Le président de la commission d'enquête sur l'audiovisuel public, le député Jérémie Patrier-Leitus (Horizons), a estimé mardi que les Français pourront se faire un avis sur "les méthodes de l'extrême droite", avec la publication du rapport Alloncle lundi prochain.
"J'ai souhaité pendant toute la commission d'enquête qu'elle puisse se dérouler devant le regard des Français, que les Français puissent juger des méthodes de l'extrême droite" et "de la manière dont Charles Alloncle dans un rapport parlementaire insinue, porte des accusations graves" envers des personnes, a déclaré M. Patrier-Leitus à France Inter au sujet du travail de son collègue UDR, allié du RN.
Le président de la commission d'enquête a lui-même approuvé lundi ce rapport litigieux de près de 400 pages afin de permettre sa publication, ce qui lui a été vivement reproché par la gauche.
"Dans ma lutte, dans mon combat contre l'extrême droite, je refuserai toujours d'utiliser leurs méthodes: la censure, la remise en cause de la liberté d'expression, je leur laisse", a-t-il justifié.
Que M. Alloncle "assume son objectif politique", a poursuivi M. Patrier-Leitus. "Quand on baisse d'un milliard d'euros, soit 25%, le budget de l'audiovisuel public, c'est qu'on souhaite affaiblir l'audiovisuel public", a-t-il souligné au sujet des propositions de l'élu du parti d’Éric Ciotti.
"Est-ce que demain Charles Alloncle, ministre de la Culture de Jordan Bardella ou de Marine Le Pen, mettra en œuvre le programme de privatisation de l'audiovisuel public du Rassemblement national?", a-t-il interrogé.
Lundi soir sur le plateau de Cyril Hanouna sur W9, Charles Alloncle a dit espérer que les directions de France Télévisions et Radio France se saisissent de ses propositions pour justement éviter une telle privatisation.

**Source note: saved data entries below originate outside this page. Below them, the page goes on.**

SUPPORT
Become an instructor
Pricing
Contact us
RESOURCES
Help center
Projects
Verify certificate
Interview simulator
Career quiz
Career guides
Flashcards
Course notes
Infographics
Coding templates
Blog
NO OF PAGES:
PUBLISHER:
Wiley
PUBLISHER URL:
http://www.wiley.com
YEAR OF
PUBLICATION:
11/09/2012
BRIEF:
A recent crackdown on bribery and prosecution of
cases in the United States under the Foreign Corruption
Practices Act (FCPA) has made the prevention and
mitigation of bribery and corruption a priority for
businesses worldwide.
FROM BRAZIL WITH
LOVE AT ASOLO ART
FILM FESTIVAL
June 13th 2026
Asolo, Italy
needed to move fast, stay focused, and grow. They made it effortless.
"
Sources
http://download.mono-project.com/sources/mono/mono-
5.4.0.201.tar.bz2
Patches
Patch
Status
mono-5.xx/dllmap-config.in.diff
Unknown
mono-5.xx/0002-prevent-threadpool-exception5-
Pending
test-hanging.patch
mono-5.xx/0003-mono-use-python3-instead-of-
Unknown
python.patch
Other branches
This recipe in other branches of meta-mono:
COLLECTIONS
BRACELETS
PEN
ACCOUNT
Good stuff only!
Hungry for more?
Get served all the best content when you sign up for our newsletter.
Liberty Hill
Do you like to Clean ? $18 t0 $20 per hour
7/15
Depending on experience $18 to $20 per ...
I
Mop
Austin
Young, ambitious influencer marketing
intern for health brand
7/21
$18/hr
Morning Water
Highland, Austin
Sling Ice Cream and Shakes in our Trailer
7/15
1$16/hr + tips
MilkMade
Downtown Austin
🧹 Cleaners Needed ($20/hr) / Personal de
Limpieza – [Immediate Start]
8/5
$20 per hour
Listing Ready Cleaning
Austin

Le président de la commission d'enquête s'est en outre demandé si M. Alloncle avait pu agir "par consigne ou par commande" de personnes qui voudraient "racheter l'audiovisuel public à vil prix".
Avant le vote crucial de lundi, Le Monde a révélé que Lagardère News, propriétaire du JDD et d'Europe 1 et dans le giron du milliardaire conservateur Vincent Bolloré, avait envoyé à des députés une série de questions à poser aux personnes auditionnées.
M. Patrier-Leitus va travailler de son côté à des propositions pour un audiovisuel public "puissant, souverain, indépendant" pour le dirigeant de son parti Édouard Philippe, en vue de la présidentielle.
Le député MoDem Erwan Balanant a indiqué mardi sur franceinfo que son groupe allait produire pour sa part un "contre-rapport" à celui de Charles Alloncle.